Records excerpted from a collection
※ ※ ※
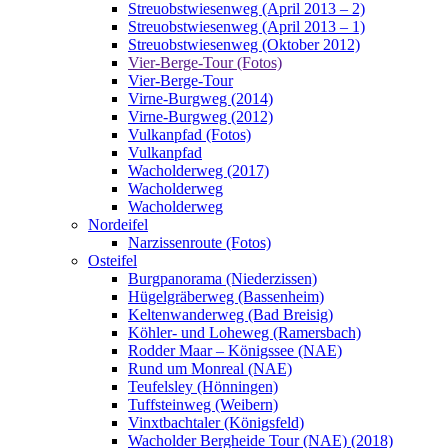
Streuobstwiesenweg (April 2013 – 2)
Streuobstwiesenweg (April 2013 – 1)
Streuobstwiesenweg (Oktober 2012)
Vier-Berge-Tour (Fotos)
Vier-Berge-Tour
Virne-Burgweg (2014)
Virne-Burgweg (2012)
Vulkanpfad (Fotos)
Vulkanpfad
Wacholderweg (2017)
Wacholderweg
Wacholderweg
Nordeifel
Narzissenroute (Fotos)
Osteifel
Burgpanorama (Niederzissen)
Hügelgräberweg (Bassenheim)
Keltenwanderweg (Bad Breisig)
Köhler- und Loheweg (Ramersbach)
Rodder Maar – Königssee (NAE)
Rund um Monreal (NAE)
Teufelsley (Hönningen)
Tuffsteinweg (Weibern)
Vinxtbachtaler (Königsfeld)
Wacholder Bergheide Tour (NAE) (2018)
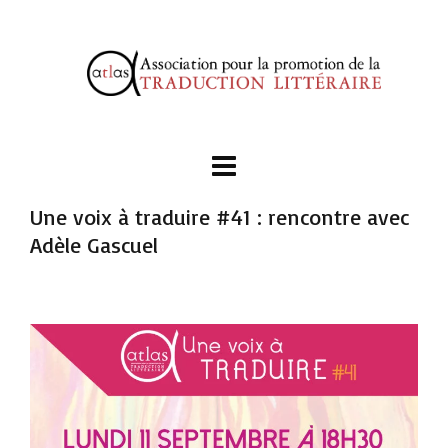
Une voix à traduire #41 : rencontre avec
Adèle Gascuel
※ ※ ※
_TASK PROMPT_: Output all of the entries verbatim, leaving out any images.

_SOLUTION FOR THIS TASK_:
Streuobstwiesenweg (April 2013 – 2)
Streuobstwiesenweg (April 2013 – 1)
Streuobstwiesenweg (Oktober 2012)
Vier-Berge-Tour (Fotos)
Vier-Berge-Tour
Virne-Burgweg (2014)
Virne-Burgweg (2012)
Vulkanpfad (Fotos)
Vulkanpfad
Wacholderweg (2017)
Wacholderweg
Wacholderweg
Nordeifel
Narzissenroute (Fotos)
Osteifel
Burgpanorama (Niederzissen)
Hügelgräberweg (Bassenheim)
Keltenwanderweg (Bad Breisig)
Köhler- und Loheweg (Ramersbach)
Rodder Maar – Königssee (NAE)
Rund um Monreal (NAE)
Teufelsley (Hönningen)
Tuffsteinweg (Weibern)
Vinxtbachtaler (Königsfeld)
Wacholder Bergheide Tour (NAE) (2018)
Une voix à traduire #41 : rencontre avec
Adèle Gascuel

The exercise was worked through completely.